Repeat the lines below exactly as written, please, from the line with "行業(yè)新聞 (201, 563)" to the line with "魚、蝦飼料-新品 (410, 775)", both lines included, and no others.
#### EXTRACTED DATA ####
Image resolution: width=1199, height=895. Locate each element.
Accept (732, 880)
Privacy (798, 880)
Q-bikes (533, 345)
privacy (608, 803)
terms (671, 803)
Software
####
#### EXTRACTED DATA ####
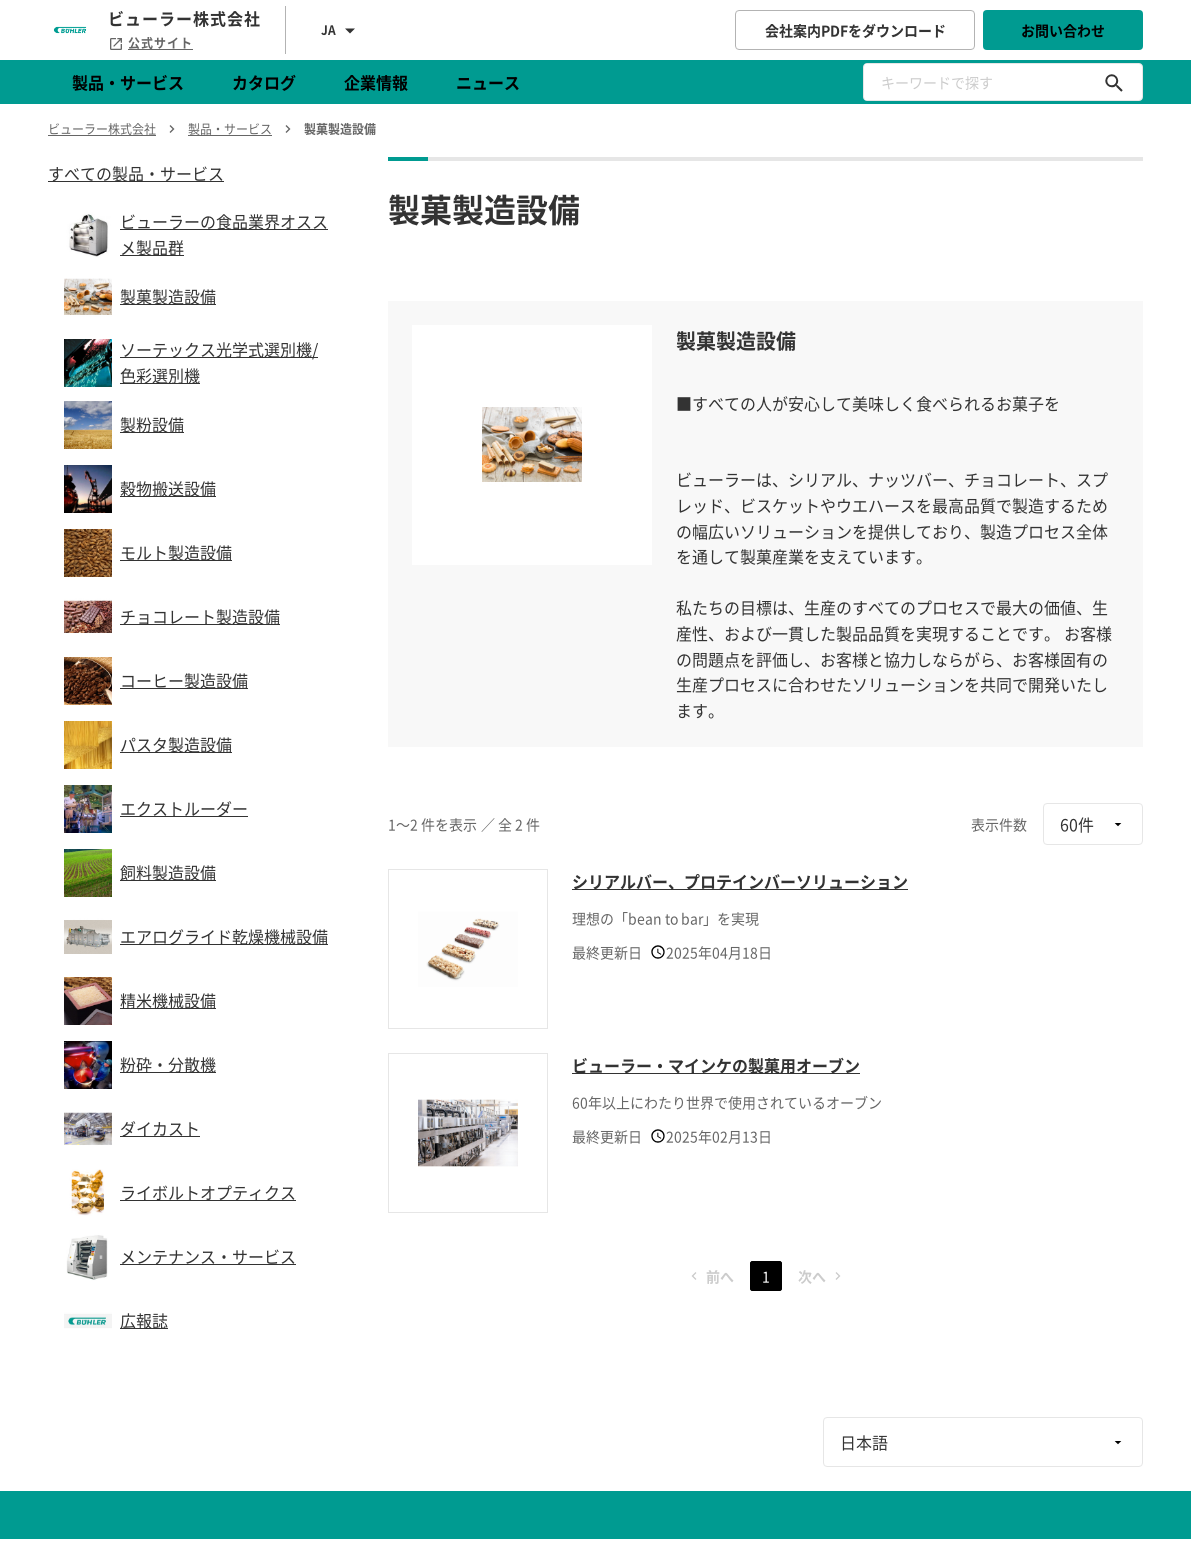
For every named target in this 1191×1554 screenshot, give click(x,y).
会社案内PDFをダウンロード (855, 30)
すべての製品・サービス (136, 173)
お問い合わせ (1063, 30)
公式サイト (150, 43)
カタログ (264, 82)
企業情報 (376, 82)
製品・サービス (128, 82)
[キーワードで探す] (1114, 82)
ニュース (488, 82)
####
#### EXTRACTED DATA ####
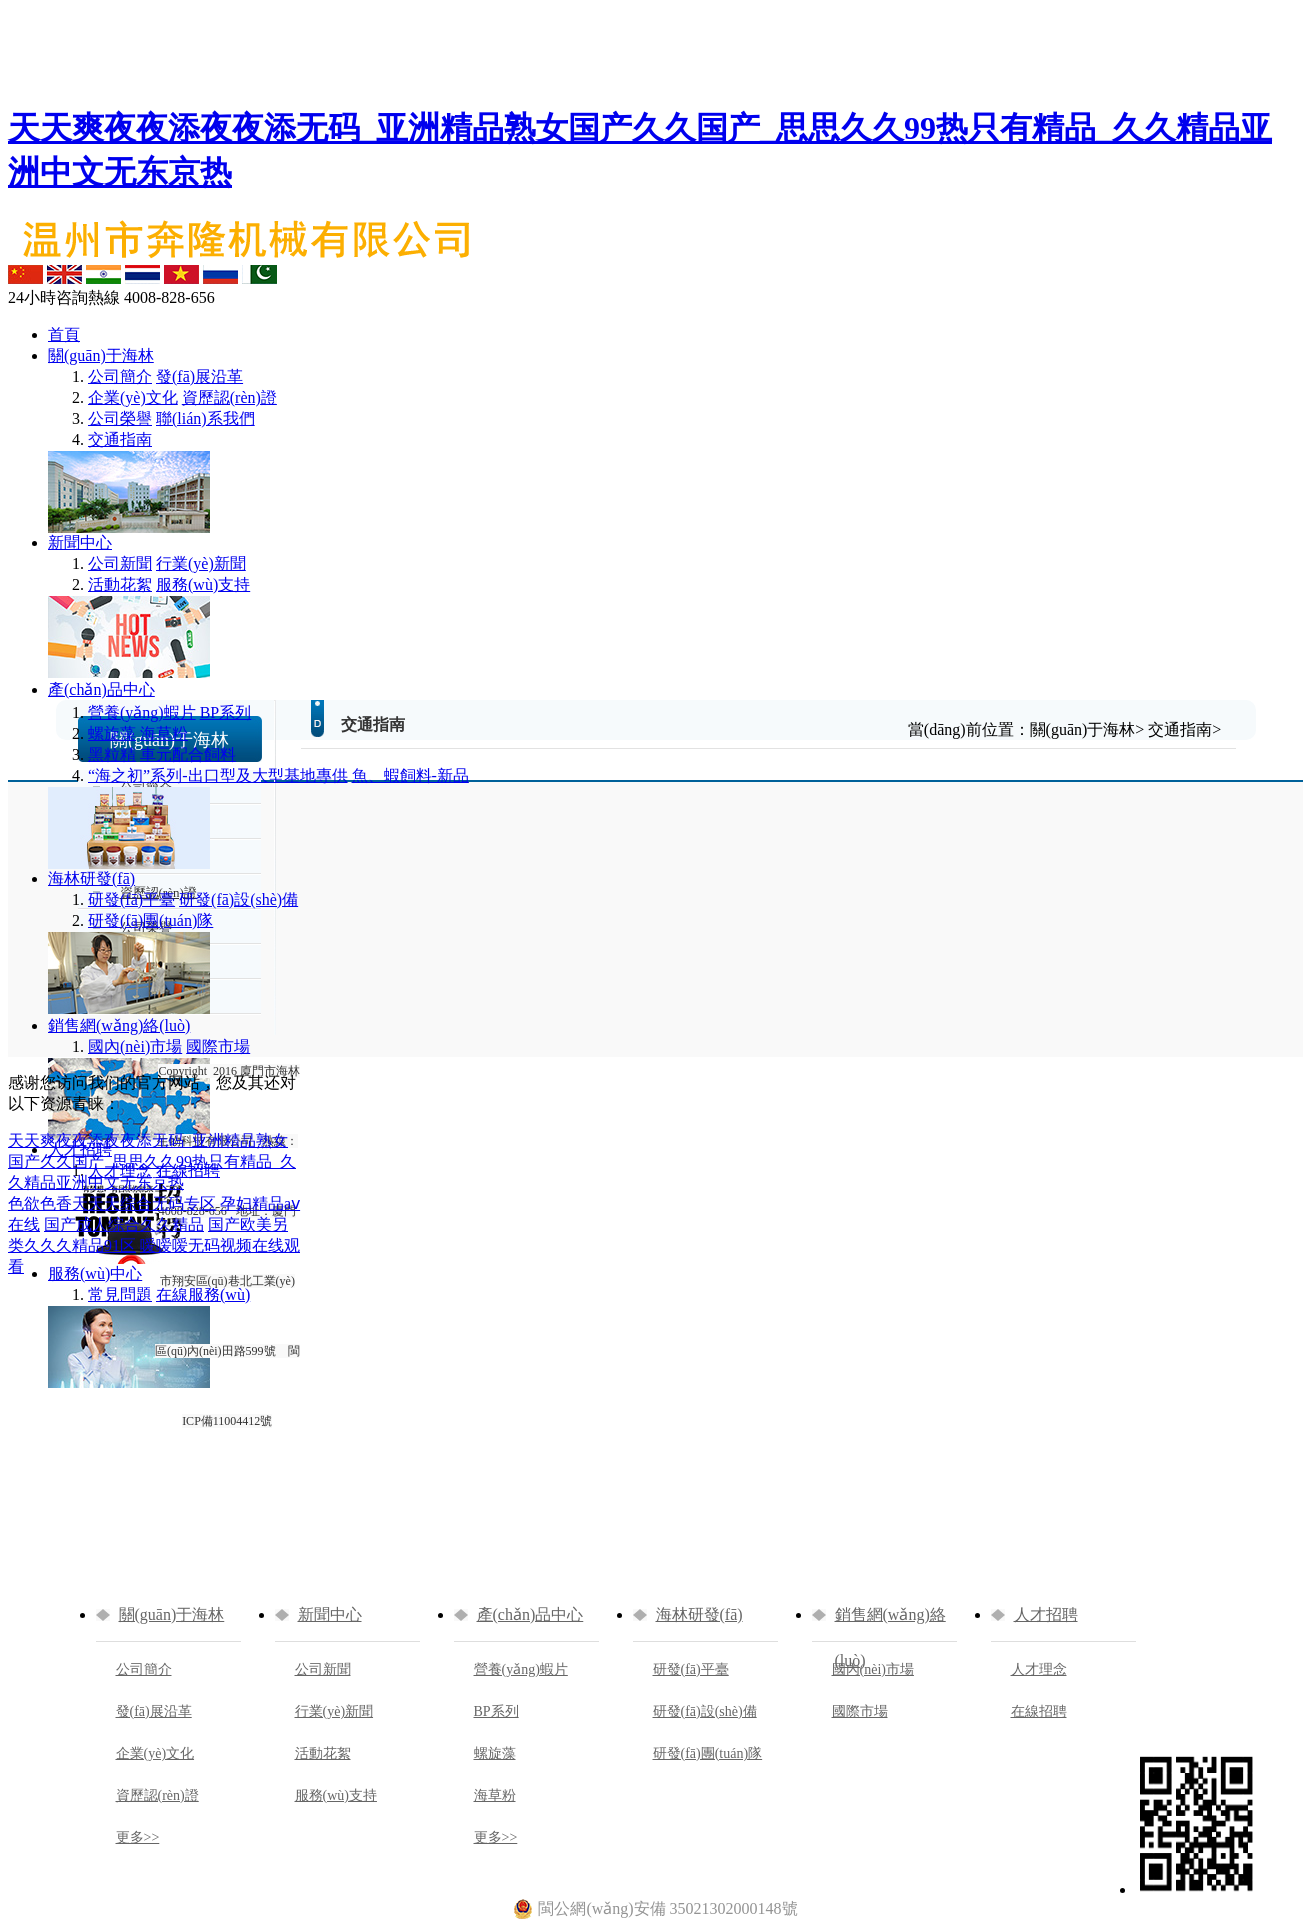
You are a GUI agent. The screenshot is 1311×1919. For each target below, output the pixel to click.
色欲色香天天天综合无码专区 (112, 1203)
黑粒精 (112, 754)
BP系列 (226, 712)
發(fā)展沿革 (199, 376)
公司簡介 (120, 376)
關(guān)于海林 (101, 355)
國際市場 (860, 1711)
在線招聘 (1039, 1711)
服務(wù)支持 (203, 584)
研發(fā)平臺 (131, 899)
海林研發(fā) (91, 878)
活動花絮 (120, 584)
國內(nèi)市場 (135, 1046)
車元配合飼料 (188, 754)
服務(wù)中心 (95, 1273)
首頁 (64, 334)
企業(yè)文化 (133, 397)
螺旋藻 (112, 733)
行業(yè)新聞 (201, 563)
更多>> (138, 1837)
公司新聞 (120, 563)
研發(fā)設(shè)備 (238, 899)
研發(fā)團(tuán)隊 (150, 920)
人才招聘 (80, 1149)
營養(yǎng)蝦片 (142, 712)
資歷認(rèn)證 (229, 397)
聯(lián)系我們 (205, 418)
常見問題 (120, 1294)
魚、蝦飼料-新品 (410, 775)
####
- **ANSWER SPACE**:
行業(yè)新聞 (201, 563)
更多>> (138, 1837)
公司新聞 (120, 563)
研發(fā)設(shè)備 (238, 899)
研發(fā)團(tuán)隊 (150, 920)
人才招聘 (80, 1149)
營養(yǎng)蝦片 (142, 712)
資歷認(rèn)證 (229, 397)
聯(lián)系我們 (205, 418)
常見問題 (120, 1294)
魚、蝦飼料-新品 (410, 775)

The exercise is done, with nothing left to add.